Last week, in 24HR Trading Limited and anr v FCA , the High Court held that an unauthorised company, that had been providing trading signals via WhatsApp, had breached the general prohibition in s.19 of the Financial Services and Markets Act 2000 (FSMA 2000) by advising on investments within article 53 of Financial Services and Markets Act 2000 (Regulated Activities) Order 2001 (RAO), without authorisation to do so.  

The general prohibition in s.19 FSMA 2000 prohibits persons from carrying out specified regulated activities in the UK without being an authorised or exempt person. Art 53 of the RAO describes the specified activity of "advising" as advice:

  1. given to the person in his capacity as an investor or potential investor, or in his capacity as agent for an investor or a potential investor; and

  2. advice on the merits of his doing any of the following (whether as principal or agent):

    1. buying, selling, subscribing for, exchanging, redeeming, holding or underwriting a particular investment which is a security, structured deposit or a relevant investment…

The company entered into contracts with its customers for the provision of trading signals, together with other services. The other services consisted of a variety of educational materials and courses providing instruction on FX trading.

It was accepted that the company in this case was not authorised or exempt. Consequently, one of the key issues was whether the trading signals constituted “advice” for the purposes of Art 53 of the RAO.

When does a tip or a statement become advice?

Drawing on a range of authorities Justice Richards (sitting as Deputy Judge of the High Court) relied on the following propositions.

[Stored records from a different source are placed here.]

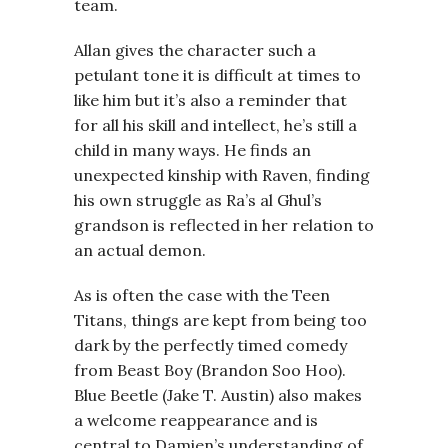
team.
Allan gives the character such a
petulant tone it is difficult at times to
like him but it’s also a reminder that
for all his skill and intellect, he’s still a
child in many ways. He finds an
unexpected kinship with Raven, finding
his own struggle as Ra’s al Ghul’s
grandson is reflected in her relation to
an actual demon.
As is often the case with the Teen
Titans, things are kept from being too
dark by the perfectly timed comedy
from Beast Boy (Brandon Soo Hoo).
Blue Beetle (Jake T. Austin) also makes
a welcome reappearance and is
central to Damien’s understanding of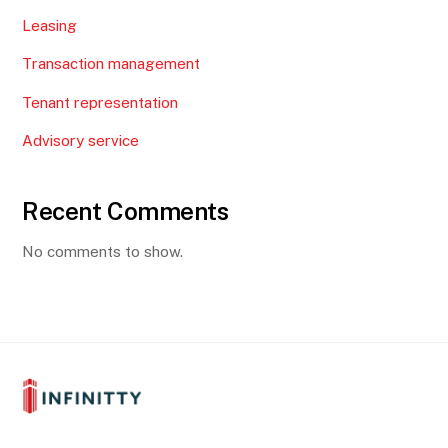
Leasing
Transaction management
Tenant representation
Advisory service
Recent Comments
No comments to show.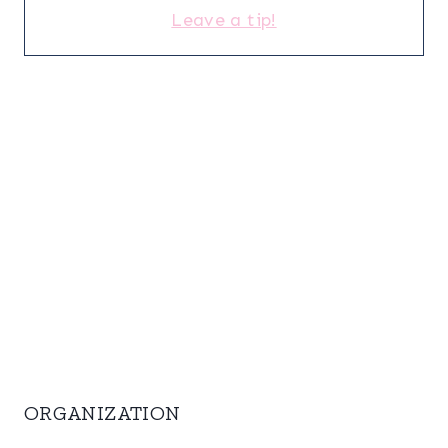
Leave a tip!
ORGANIZATION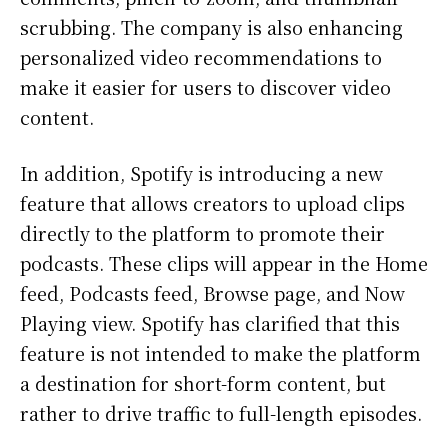
scrubbing. The company is also enhancing
personalized video recommendations to
make it easier for users to discover video
content.
In addition, Spotify is introducing a new
feature that allows creators to upload clips
directly to the platform to promote their
podcasts. These clips will appear in the Home
feed, Podcasts feed, Browse page, and Now
Playing view. Spotify has clarified that this
feature is not intended to make the platform
a destination for short-form content, but
rather to drive traffic to full-length episodes.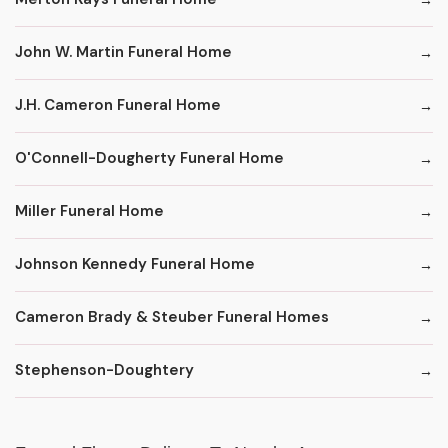
John W. Martin Funeral Home
J.H. Cameron Funeral Home
O'Connell-Dougherty Funeral Home
Miller Funeral Home
Johnson Kennedy Funeral Home
Cameron Brady & Steuber Funeral Homes
Stephenson-Doughtery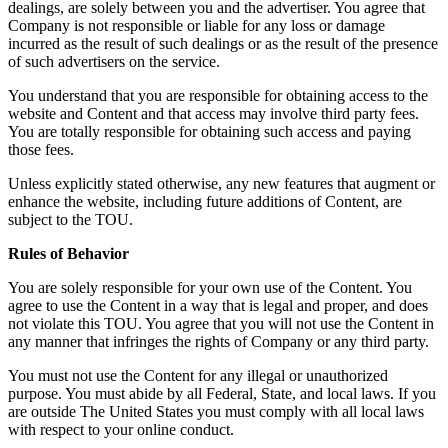
dealings, are solely between you and the advertiser. You agree that
Company is not responsible or liable for any loss or damage
incurred as the result of such dealings or as the result of the presence
of such advertisers on the service.
You understand that you are responsible for obtaining access to the
website and Content and that access may involve third party fees.
You are totally responsible for obtaining such access and paying
those fees.
Unless explicitly stated otherwise, any new features that augment or
enhance the website, including future additions of Content, are
subject to the TOU.
Rules of Behavior
You are solely responsible for your own use of the Content. You
agree to use the Content in a way that is legal and proper, and does
not violate this TOU. You agree that you will not use the Content in
any manner that infringes the rights of Company or any third party.
You must not use the Content for any illegal or unauthorized
purpose. You must abide by all Federal, State, and local laws. If you
are outside The United States you must comply with all local laws
with respect to your online conduct.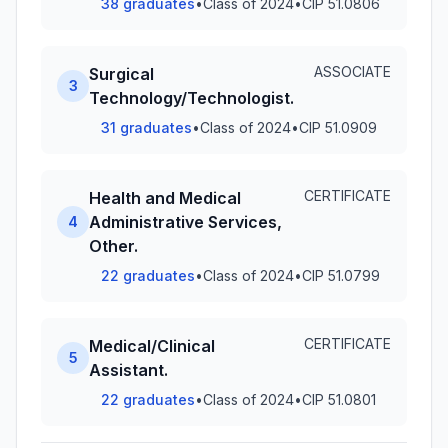
38 graduates
•
Class of 2024
•
CIP 51.0806
ASSOCIATE
Surgical
3
Technology/Technologist.
31 graduates
•
Class of 2024
•
CIP 51.0909
CERTIFICATE
Health and Medical
Administrative Services,
4
Other.
22 graduates
•
Class of 2024
•
CIP 51.0799
CERTIFICATE
Medical/Clinical
5
Assistant.
22 graduates
•
Class of 2024
•
CIP 51.0801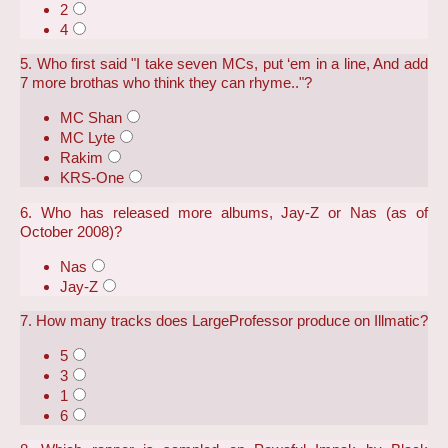
2
4
5. Who first said "I take seven MCs, put ‘em in a line, And add
7 more brothas who think they can rhyme.."?
MC Shan
MC Lyte
Rakim
KRS-One
6. Who has released more albums, Jay-Z or Nas (as of
October 2008)?
Nas
Jay-Z
7. How many tracks does LargeProfessor produce on Illmatic?
5
3
1
6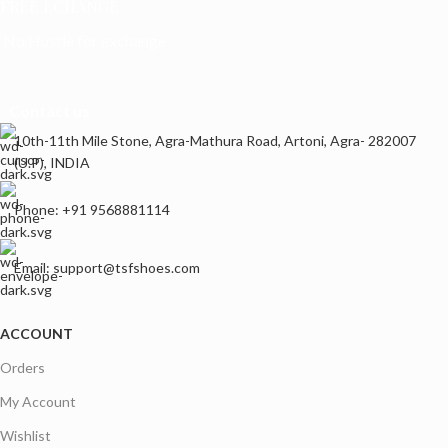
FREE ECHANGE
No Hustle for exchange
Contact us
10th-11th Mile Stone, Agra-Mathura Road, Artoni, Agra- 282007
(U.P), INDIA
Phone: +91 9568881114
Email: support@tsfshoes.com
ACCOUNT
Orders
My Account
Wishlist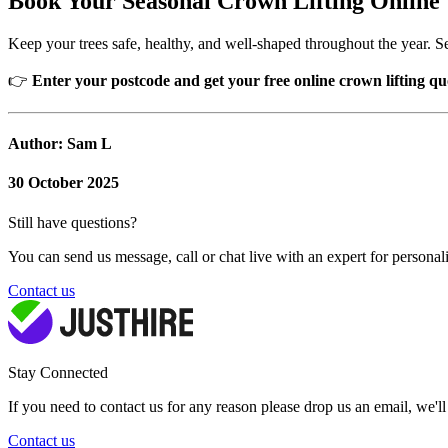
Book Your Seasonal Crown Lifting Online
Keep your trees safe, healthy, and well-shaped throughout the year. Se
👉
Enter your postcode and get your free online crown lifting qu
Author: Sam L
30 October 2025
Still have questions?
You can send us message, call or chat live with an expert for personal
Contact us
Stay Connected
If you need to contact us for any reason please drop us an email, we'l
Contact us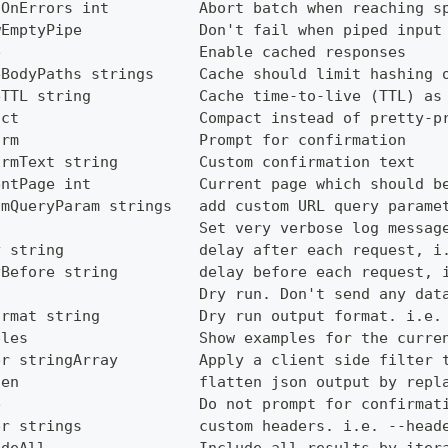
tOnErrors int          Abort batch when reaching s
wEmptyPipe             Don't fail when piped input
e                      Enable cached responses
eBodyPaths strings     Cache should limit hashing 
eTTL string            Cache time-to-live (TTL) as
act                    Compact instead of pretty-p
irm                    Prompt for confirmation
irmText string         Custom confirmation text
entPage int            Current page which should b
omQueryParam strings   add custom URL query parame
g                      Set very verbose log messag
y string               delay after each request, i
yBefore string         delay before each request, 
                       Dry run. Don't send any dat
ormat string           Dry run output format. i.e.
ples                   Show examples for the curre
er stringArray         Apply a client side filter 
ten                    flatten json output by repl
e                      Do not prompt for confirmat
er strings             custom headers. i.e. --head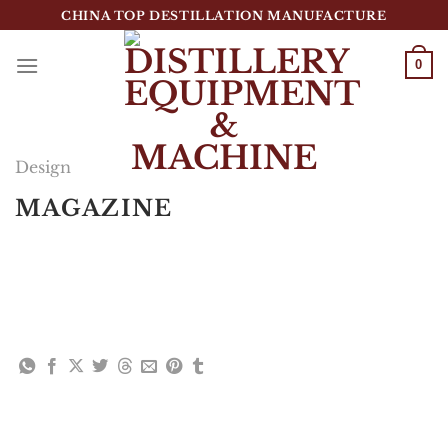
跳
CHINA TOP DESTILLATION MANUFACTURE
到
内
0
容
Top Destillation Equipment Distributor
Design
MAGAZINE
Lorem ipsum dolor sit amet, consectetuer
adipiscing elit, sed diam nonummy nibh euismod
tincidunt ut laoreet dolore magna aliquam erat
volutpat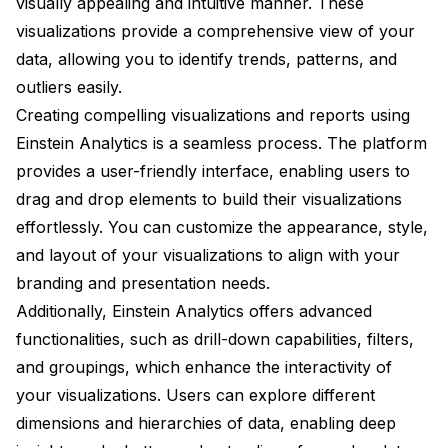
visually appealing and intuitive manner. These
visualizations provide a comprehensive view of your
data, allowing you to identify trends, patterns, and
outliers easily.
Creating compelling visualizations and reports using
Einstein Analytics is a seamless process. The platform
provides a user-friendly interface, enabling users to
drag and drop elements to build their visualizations
effortlessly. You can customize the appearance, style,
and layout of your visualizations to align with your
branding and presentation needs.
Additionally, Einstein Analytics offers advanced
functionalities, such as drill-down capabilities, filters,
and groupings, which enhance the interactivity of
your visualizations. Users can explore different
dimensions and hierarchies of data, enabling deep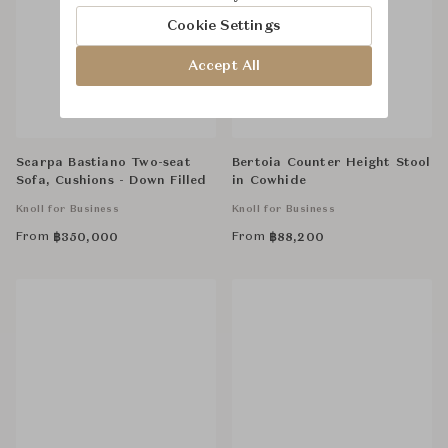
Cookie Settings
Accept All
Scarpa Bastiano Two-seat
Bertoia Counter Height Stool
Sofa, Cushions - Down Filled
in Cowhide
Knoll for Business
Knoll for Business
From
From
฿
350,000
฿
88,200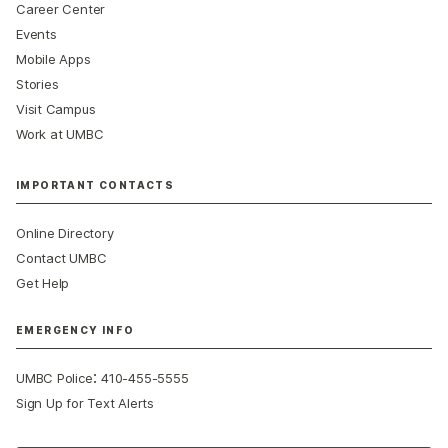
Career Center
Events
Mobile Apps
Stories
Visit Campus
Work at UMBC
IMPORTANT CONTACTS
Online Directory
Contact UMBC
Get Help
EMERGENCY INFO
:
UMBC Police
410-455-5555
Sign Up for Text Alerts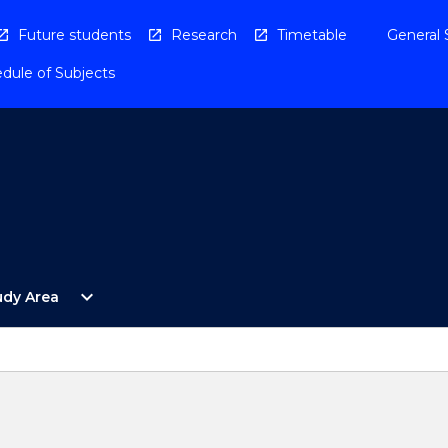
Future students
Research
Timetable
General 
dule of Subjects
Open
expand_more
udy Area
By
Study
Area
Menu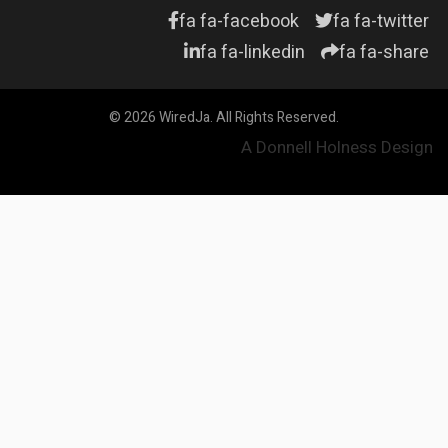
fa fa-facebook
fa fa-twitter
fa fa-linkedin
fa fa-share
© 2026 WiredJa. All Rights Reserved.
A Donnell Holness Design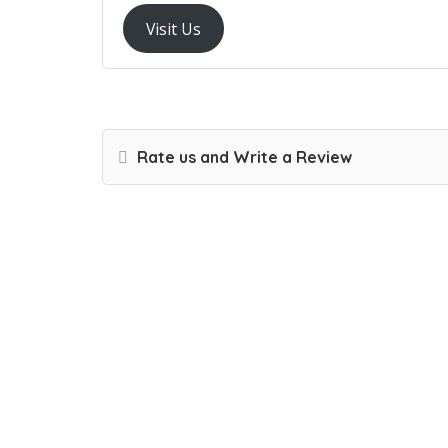
Visit Us
Rate us and Write a Review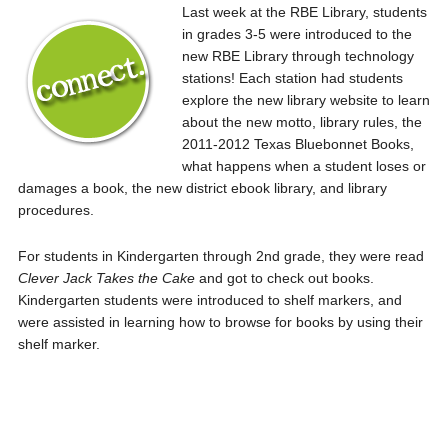
Last week at the RBE Library, students
in grades 3-5 were introduced to the
new RBE Library through technology
stations! Each station had students
explore the new library website to learn
about the new motto, library rules, the
2011-2012 Texas Bluebonnet Books,
what happens when a student loses or
damages a book, the new district ebook library, and library
procedures.
For students in Kindergarten through 2nd grade, they were read
Clever Jack Takes the Cake
and got to check out books.
Kindergarten students were introduced to shelf markers, and
were assisted in learning how to browse for books by using their
shelf marker.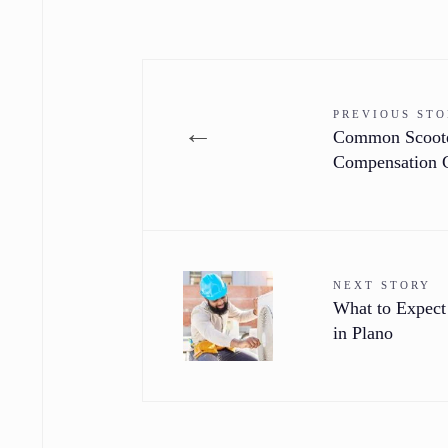
PREVIOUS ST
←
Common Scooter
Compensation 
NEXT STORY
What to Expect
in Plano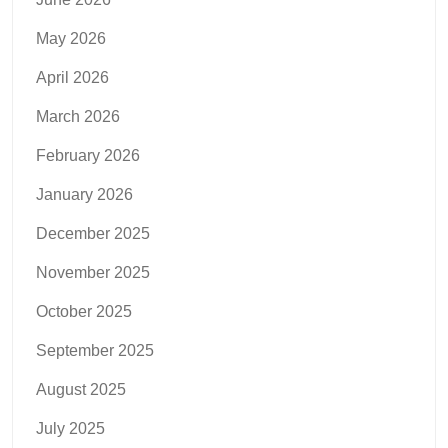
May 2026
April 2026
March 2026
February 2026
January 2026
December 2025
November 2025
October 2025
September 2025
August 2025
July 2025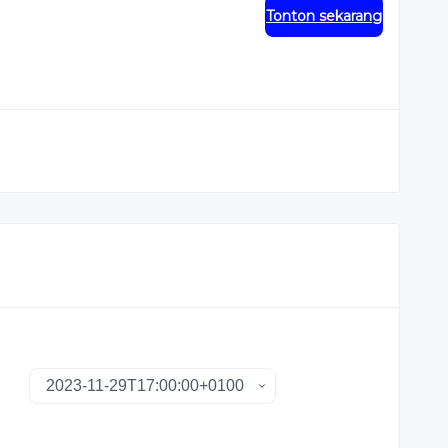
Tonton sekarang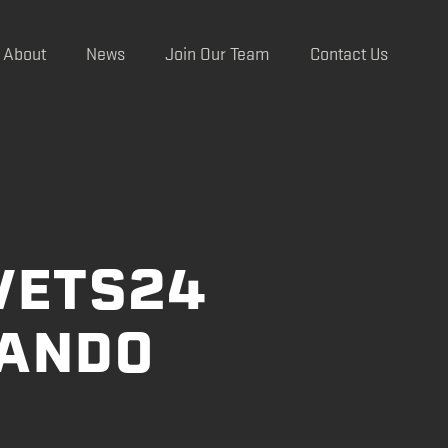
About
News
Join Our Team
Contact Us
VETS24
LANDO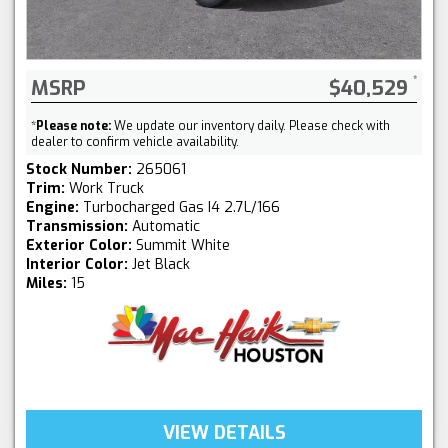
MSRP
$40,529
*
Please note:
We update our inventory daily. Please check with
dealer to confirm vehicle availability.
Stock Number:
265061
Trim:
Work Truck
Engine:
Turbocharged Gas I4 2.7L/166
Transmission:
Automatic
Exterior Color:
Summit White
Interior Color:
Jet Black
Miles:
15
VIEW DETAILS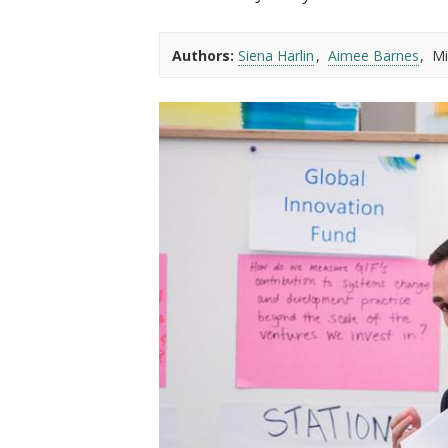
t
Authors:
Siena Harlin
Aimee Barnes
Mi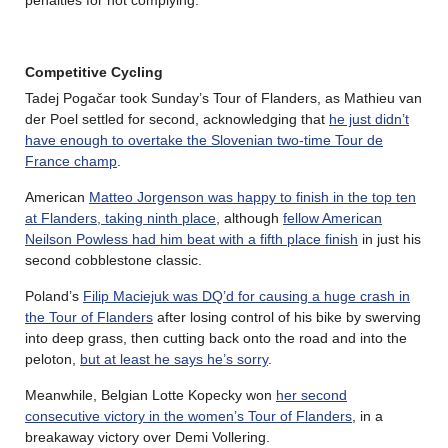
Competitive Cycling
Tadej Pogačar took Sunday’s Tour of Flanders, as Mathieu van
der Poel settled for second, acknowledging that
he just didn’t
have enough to overtake the Slovenian two-time Tour de
France champ
.
American
Matteo Jorgenson was happy to finish in the top ten
at Flanders, taking ninth place
, although
fellow American
Neilson Powless had him beat with a fifth place finish
in just his
second cobblestone classic.
Poland’s
Filip Maciejuk was DQ’d for causing a huge crash in
the Tour of Flanders
after losing control of his bike by swerving
into deep grass, then cutting back onto the road and into the
peloton,
but at least he says he’s sorry
.
Meanwhile, Belgian Lotte Kopecky won
her second
consecutive victory in the women’s Tour of Flanders
, in a
breakaway victory over Demi Vollering.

  • Mere information is not advice. It must either be accompanied by a comment or value judgment on the relevance of the information to a client’s investment decision; or must itself be a product of the process of selection that will tend to influence the investment decision of the recipient.
  • Objective test. Whether advice is given, is to be determined objectively.
  • A recommendation as to a course of action is capable of being advice.

The court also considered the weight that should be given to the context of the communication and a variety of disclaimers / warnings.

Context is relevant

The court accepted that the signals should be understood in context. Context considered relevant in this case included:

  • what the firm had said about the signals on its own website;
  • ancillary documents / materials. Customers were sent educational material or required to enrol on an FX Trading course. This included the provision of a manual on how to interpret the signals and turn them into CFDs;
  • communications sent to customers receiving the signals: boasted of success ratios; providing updates on the performance of the signals; and emphasising the lack of “hard work” required to use the signals to generate a profit.

Taking this context into consideration, the court held that the signals were advice. A reasonable recipient of the signals would conclude they constituted a recommendation to effect the specific transactions referred to and the educational context did not displace this “clear meaning” of the signals.


Useful guidance on the effect of disclaimers relating to financial services advice in general is provided at paragraph 35 of the judgement: “…if a person making a statement says that it is not to be taken as ‘advice’, that is at least relevant to the question of whether, viewed objectively, it is advice. However, because the matter is objective, the subjective intention of the person making the statement is not determinative. A person can give something that, viewed objectively, is 'advice' without intending to do so”.

The company and its owner had issued various disclaimers and warnings. For example:

  • customers were warned not to rely on the signals alone, but to deploy their own skill and judgment;
  • during a particularly bad week for signal performance, a message was sent to customers warning that the signals were an 'assistance' and that customers should make efforts to learn every day via the other educational materials that were on offer;
  • messages were sent claiming that information sent to customers was “general market information for education and entertainment purposes and did not constitute investment advice”; and
  • customers were told to engage in “extensive independent research” before making decisions.

None of these warnings were considered to have a realistic prospect of displacing the court’s conclusion that the company was providing advice of the kind described in Art 53 of the RAO. (This judgment relates to an application for summary judgment rather than a substantive trial.)

It is important to distinguish between the effect of “disclaimers” for the purposes of determining whether or not advice is being delivered; and whether or not the communicator owes the recipient of the information a duty of care. These are entirely separate issues. In this case, the court did not consider whether or not the “disclaimers” operated to restrict or exclude the company’s liability to its customers associated with the provision of the signals. However, it did emphasise that even if they had operated to restrict or exclude liability, this would not have prevented the signals from constituting advice for the purposes of Art 53 of the RAO.

Stay on the right side of the line

Whilst this case focuses on a business model unlikely to be followed by more established financial services firms, it is always important to consider whether the provision of information and recommendations not intended to be provided as advice, could be captured by the description in Art 53 of the RAO.  If this is a possibility, consideration should be given to either: (i) applying for the appropriate permissions from the FCA; or (ii) discontinuing the service. A bare disclaimer is unlikely to displace the classification of such information as investment advice.